Colombia’s chief government negotiator on Tuesday called for the immediate implementation of a revised peace deal with the FARC rebel group, six weeks after the original pact was rejected in a referendum.
The new accord between the government and the FARC was reached on Saturday following six weeks of resumed negotiations in Havana in the aftermath of the rejected referendum on October 2.
The text of the revised deal was published on Monday.
Former president Alvaro Uribe had urged the government to keep the door open for a second round of revisions of the deal initially signed on September 26.
But, no second round of negotiations with the hard-line Uribe will take place, Interior Minister Juan Fernando Cristo said first in an interview with newspaper El Tiempo published Tuesday.
Keeping the door open for modifications would be condemning it to fail.
Interior Minister Juan Fernando Cristo
Government negotiator Humberto de la Calle later on Tuesday said that the new deal had addressed more than 80% of the opposition’s concerns, is final and needed to be implemented “now.”
I think that most Colombians show support, satisfaction for, and above all, the desire to implement it now. This is the final agreement, so it is called, and we cannot waste time. We must begin implementation.
Chief negotiator Humberto de la Calle
De la Calle believes that the majority of the population is supportive of, and satisfied with the new agreement, and above all would like to see its immediate implementation.
Government negotiators plan to sit down on Tuesday or Wednesday with representatives of the opposition to in detail discuss the changes incorporated in the new deal.
Citizens on Twitter massively told Uribe and his allies on Sunday already to “#stopfuckingabout.”
Nevertheless, support for the new deal is far from unanimous.
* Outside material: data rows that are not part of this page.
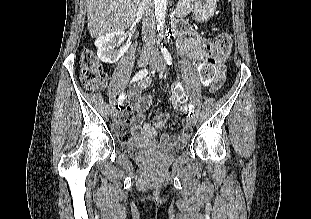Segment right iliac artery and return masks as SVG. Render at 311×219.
<instances>
[{
    "label": "right iliac artery",
    "mask_w": 311,
    "mask_h": 219,
    "mask_svg": "<svg viewBox=\"0 0 311 219\" xmlns=\"http://www.w3.org/2000/svg\"><path fill=\"white\" fill-rule=\"evenodd\" d=\"M148 74V70L147 69H141L139 72H137V74L132 78L131 80V83L132 82H135L139 79H142L144 78L146 75ZM124 99H125V95L124 93H122L120 96H119V99H118V105H122L123 102H124Z\"/></svg>",
    "instance_id": "82829eb1"
}]
</instances>
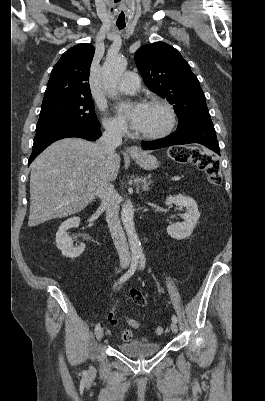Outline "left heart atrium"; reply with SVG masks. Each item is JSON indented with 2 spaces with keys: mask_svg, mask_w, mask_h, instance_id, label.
I'll return each mask as SVG.
<instances>
[{
  "mask_svg": "<svg viewBox=\"0 0 265 401\" xmlns=\"http://www.w3.org/2000/svg\"><path fill=\"white\" fill-rule=\"evenodd\" d=\"M145 103L121 102L115 106L119 118L129 121L133 127L139 128L145 118L147 111Z\"/></svg>",
  "mask_w": 265,
  "mask_h": 401,
  "instance_id": "39dd6f15",
  "label": "left heart atrium"
}]
</instances>
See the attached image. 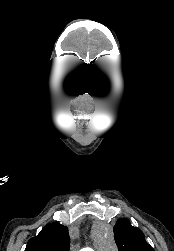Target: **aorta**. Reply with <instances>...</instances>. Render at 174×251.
<instances>
[{
    "label": "aorta",
    "instance_id": "obj_1",
    "mask_svg": "<svg viewBox=\"0 0 174 251\" xmlns=\"http://www.w3.org/2000/svg\"><path fill=\"white\" fill-rule=\"evenodd\" d=\"M112 243H113L112 235L108 230H106V244L108 250L112 249ZM81 251H93V250L90 248H84Z\"/></svg>",
    "mask_w": 174,
    "mask_h": 251
}]
</instances>
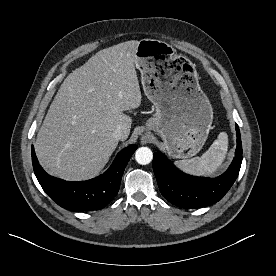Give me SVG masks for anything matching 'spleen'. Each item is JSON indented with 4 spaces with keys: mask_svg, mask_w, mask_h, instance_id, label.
Here are the masks:
<instances>
[{
    "mask_svg": "<svg viewBox=\"0 0 276 276\" xmlns=\"http://www.w3.org/2000/svg\"><path fill=\"white\" fill-rule=\"evenodd\" d=\"M228 150V136L221 132L210 148L201 156L192 159L175 161L182 171L196 176L214 173L225 159Z\"/></svg>",
    "mask_w": 276,
    "mask_h": 276,
    "instance_id": "1",
    "label": "spleen"
}]
</instances>
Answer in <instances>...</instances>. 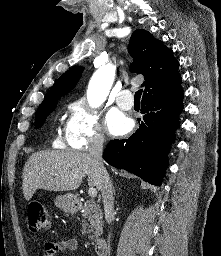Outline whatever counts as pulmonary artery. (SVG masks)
I'll return each mask as SVG.
<instances>
[{
	"label": "pulmonary artery",
	"instance_id": "e3ab8cb5",
	"mask_svg": "<svg viewBox=\"0 0 221 256\" xmlns=\"http://www.w3.org/2000/svg\"><path fill=\"white\" fill-rule=\"evenodd\" d=\"M117 105L123 110H130L133 107V95L128 89L121 90L116 97Z\"/></svg>",
	"mask_w": 221,
	"mask_h": 256
}]
</instances>
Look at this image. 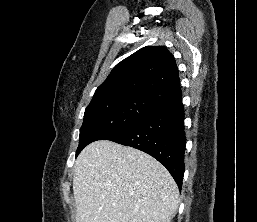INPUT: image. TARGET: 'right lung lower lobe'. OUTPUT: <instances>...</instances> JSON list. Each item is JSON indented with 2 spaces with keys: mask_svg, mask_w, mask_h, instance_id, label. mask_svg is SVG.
<instances>
[{
  "mask_svg": "<svg viewBox=\"0 0 257 222\" xmlns=\"http://www.w3.org/2000/svg\"><path fill=\"white\" fill-rule=\"evenodd\" d=\"M184 107L182 98L158 109L107 140L139 149L163 164L182 187L184 175Z\"/></svg>",
  "mask_w": 257,
  "mask_h": 222,
  "instance_id": "1",
  "label": "right lung lower lobe"
}]
</instances>
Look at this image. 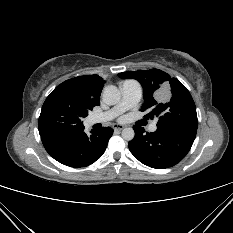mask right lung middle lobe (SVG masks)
Instances as JSON below:
<instances>
[{
    "instance_id": "dd1d6c3e",
    "label": "right lung middle lobe",
    "mask_w": 233,
    "mask_h": 233,
    "mask_svg": "<svg viewBox=\"0 0 233 233\" xmlns=\"http://www.w3.org/2000/svg\"><path fill=\"white\" fill-rule=\"evenodd\" d=\"M99 101L61 83L45 100L39 117V133L46 131H69L83 126L82 119Z\"/></svg>"
}]
</instances>
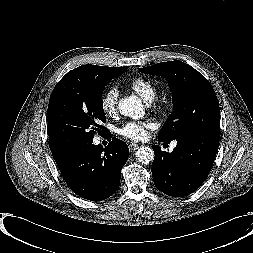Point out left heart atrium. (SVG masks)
<instances>
[{
	"instance_id": "obj_1",
	"label": "left heart atrium",
	"mask_w": 253,
	"mask_h": 253,
	"mask_svg": "<svg viewBox=\"0 0 253 253\" xmlns=\"http://www.w3.org/2000/svg\"><path fill=\"white\" fill-rule=\"evenodd\" d=\"M152 127L151 121H130L119 129V134L132 141H143Z\"/></svg>"
}]
</instances>
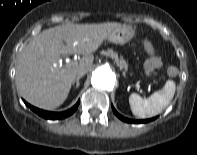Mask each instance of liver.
<instances>
[{"label": "liver", "instance_id": "obj_1", "mask_svg": "<svg viewBox=\"0 0 197 155\" xmlns=\"http://www.w3.org/2000/svg\"><path fill=\"white\" fill-rule=\"evenodd\" d=\"M119 26V23L66 24L42 31L17 59L16 85L22 97L42 109L60 106L69 94L77 71L92 68L93 53ZM61 54H82L83 57L68 67L60 65Z\"/></svg>", "mask_w": 197, "mask_h": 155}]
</instances>
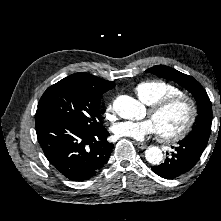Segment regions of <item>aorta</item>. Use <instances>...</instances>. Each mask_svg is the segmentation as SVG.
<instances>
[{
	"label": "aorta",
	"instance_id": "obj_1",
	"mask_svg": "<svg viewBox=\"0 0 221 221\" xmlns=\"http://www.w3.org/2000/svg\"><path fill=\"white\" fill-rule=\"evenodd\" d=\"M113 107L115 112L121 118L129 120H139L143 117V105L130 96L121 95L117 97V99L114 101ZM145 158L149 163L157 165L163 159L162 150L157 146H151L146 149Z\"/></svg>",
	"mask_w": 221,
	"mask_h": 221
}]
</instances>
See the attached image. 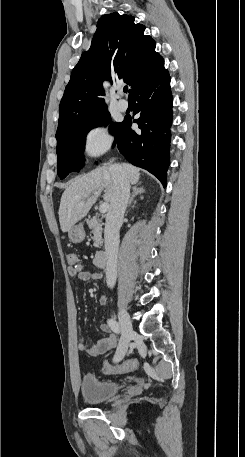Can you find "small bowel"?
<instances>
[{
  "mask_svg": "<svg viewBox=\"0 0 245 457\" xmlns=\"http://www.w3.org/2000/svg\"><path fill=\"white\" fill-rule=\"evenodd\" d=\"M68 273L73 278H78L82 281L88 280H99L101 278L100 273L95 271H85L80 266L77 268L70 267ZM107 302V296L102 295L99 298V303L105 305ZM107 324L100 326L101 331L105 334V337L101 338L96 344L90 345L83 337L78 340V348L81 351L86 352L90 356H99L114 350L117 346V338L112 333Z\"/></svg>",
  "mask_w": 245,
  "mask_h": 457,
  "instance_id": "c3829d8e",
  "label": "small bowel"
}]
</instances>
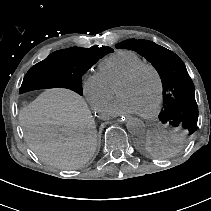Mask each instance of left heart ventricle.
<instances>
[{
	"instance_id": "b2bd125f",
	"label": "left heart ventricle",
	"mask_w": 211,
	"mask_h": 211,
	"mask_svg": "<svg viewBox=\"0 0 211 211\" xmlns=\"http://www.w3.org/2000/svg\"><path fill=\"white\" fill-rule=\"evenodd\" d=\"M116 93L129 100L138 113H144L156 102L158 83L151 70L143 69L131 81L119 84Z\"/></svg>"
}]
</instances>
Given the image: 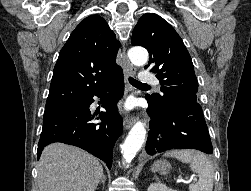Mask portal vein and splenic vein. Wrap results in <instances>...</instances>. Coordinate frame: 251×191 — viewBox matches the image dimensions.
I'll return each instance as SVG.
<instances>
[{
    "label": "portal vein and splenic vein",
    "mask_w": 251,
    "mask_h": 191,
    "mask_svg": "<svg viewBox=\"0 0 251 191\" xmlns=\"http://www.w3.org/2000/svg\"><path fill=\"white\" fill-rule=\"evenodd\" d=\"M177 181H185V179H177ZM188 181L195 182V181H196V178H195V177H192L191 179H188Z\"/></svg>",
    "instance_id": "obj_1"
}]
</instances>
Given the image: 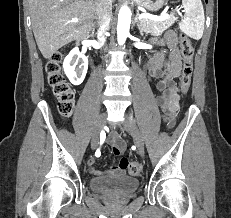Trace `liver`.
I'll return each instance as SVG.
<instances>
[{
  "label": "liver",
  "mask_w": 231,
  "mask_h": 218,
  "mask_svg": "<svg viewBox=\"0 0 231 218\" xmlns=\"http://www.w3.org/2000/svg\"><path fill=\"white\" fill-rule=\"evenodd\" d=\"M95 3L96 0H29L34 37L44 58H51L61 47L86 38L94 30ZM72 18H78V22H71Z\"/></svg>",
  "instance_id": "liver-1"
}]
</instances>
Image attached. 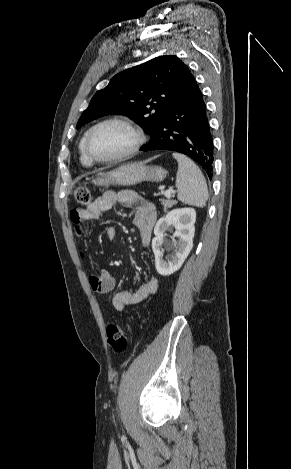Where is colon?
<instances>
[{
	"label": "colon",
	"mask_w": 291,
	"mask_h": 469,
	"mask_svg": "<svg viewBox=\"0 0 291 469\" xmlns=\"http://www.w3.org/2000/svg\"><path fill=\"white\" fill-rule=\"evenodd\" d=\"M74 200L80 205L89 204L91 201L90 190L85 186L76 187L74 190ZM73 212H76V210ZM106 334L108 344L115 352H123L126 350L129 336L120 324L113 323L108 325Z\"/></svg>",
	"instance_id": "1"
}]
</instances>
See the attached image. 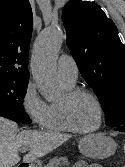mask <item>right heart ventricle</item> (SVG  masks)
Masks as SVG:
<instances>
[{
	"instance_id": "1",
	"label": "right heart ventricle",
	"mask_w": 125,
	"mask_h": 167,
	"mask_svg": "<svg viewBox=\"0 0 125 167\" xmlns=\"http://www.w3.org/2000/svg\"><path fill=\"white\" fill-rule=\"evenodd\" d=\"M63 83L66 90L75 88V83H67L65 81ZM44 128L48 131L60 133L71 131L63 119L59 102L50 104L49 117Z\"/></svg>"
}]
</instances>
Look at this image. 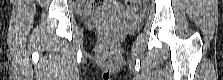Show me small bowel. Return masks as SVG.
Segmentation results:
<instances>
[{
  "instance_id": "1",
  "label": "small bowel",
  "mask_w": 223,
  "mask_h": 80,
  "mask_svg": "<svg viewBox=\"0 0 223 80\" xmlns=\"http://www.w3.org/2000/svg\"><path fill=\"white\" fill-rule=\"evenodd\" d=\"M105 5L108 6V7H112V6H115L116 4L114 2H111V1L106 2L104 4H101V3L96 1L94 3L89 4L86 7V9H88V10H96V9H99L100 7H102V6H105Z\"/></svg>"
}]
</instances>
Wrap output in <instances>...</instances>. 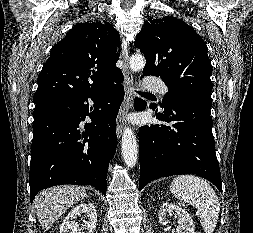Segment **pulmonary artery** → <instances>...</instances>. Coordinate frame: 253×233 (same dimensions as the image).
I'll list each match as a JSON object with an SVG mask.
<instances>
[{"instance_id": "e3ab8cb5", "label": "pulmonary artery", "mask_w": 253, "mask_h": 233, "mask_svg": "<svg viewBox=\"0 0 253 233\" xmlns=\"http://www.w3.org/2000/svg\"><path fill=\"white\" fill-rule=\"evenodd\" d=\"M144 85L146 89L157 92L163 96L168 92V87L158 79L148 78L145 80Z\"/></svg>"}]
</instances>
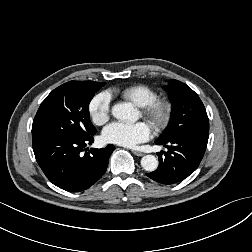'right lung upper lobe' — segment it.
<instances>
[{"mask_svg":"<svg viewBox=\"0 0 252 252\" xmlns=\"http://www.w3.org/2000/svg\"><path fill=\"white\" fill-rule=\"evenodd\" d=\"M82 83H85V84H89V85H97L99 84L98 82H93V81H80Z\"/></svg>","mask_w":252,"mask_h":252,"instance_id":"right-lung-upper-lobe-1","label":"right lung upper lobe"}]
</instances>
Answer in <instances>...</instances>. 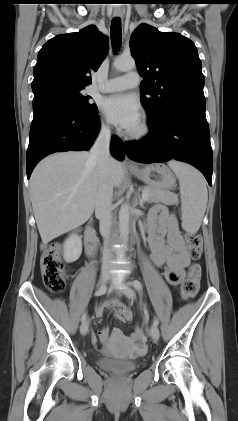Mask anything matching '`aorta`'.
I'll return each instance as SVG.
<instances>
[{"instance_id":"aorta-1","label":"aorta","mask_w":238,"mask_h":421,"mask_svg":"<svg viewBox=\"0 0 238 421\" xmlns=\"http://www.w3.org/2000/svg\"><path fill=\"white\" fill-rule=\"evenodd\" d=\"M113 66L118 71H129L136 67L135 60L132 57L128 58H117ZM129 204H123L119 211V230H120V236L124 243L128 240V234H129Z\"/></svg>"}]
</instances>
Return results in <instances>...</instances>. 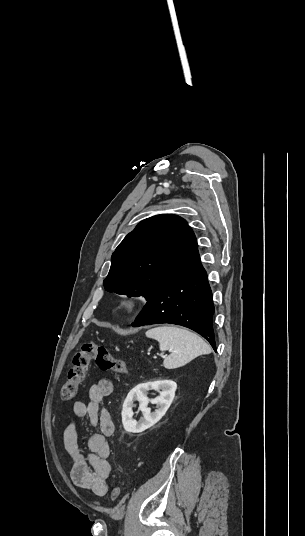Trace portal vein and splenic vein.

In fact, it continues to divide Colombian citizens, especially FARC victims, a minority among the 8 million victims left by the armed conflict with multiple victimizers.
But, the government is in a hurry.
If Congress reportedly doesn’t begin the ratification process on November 23, its implementation will not be secured before Congress goes on recess in December and the suspended FARC demobilization would not be able to resume until February.
With guerrilla desertions already reported by the FARC, such a delay would increase the risk of guerrillas deserting the organization to join other groups or form new ones, effectively undoing the group’s demobilization and disarmament.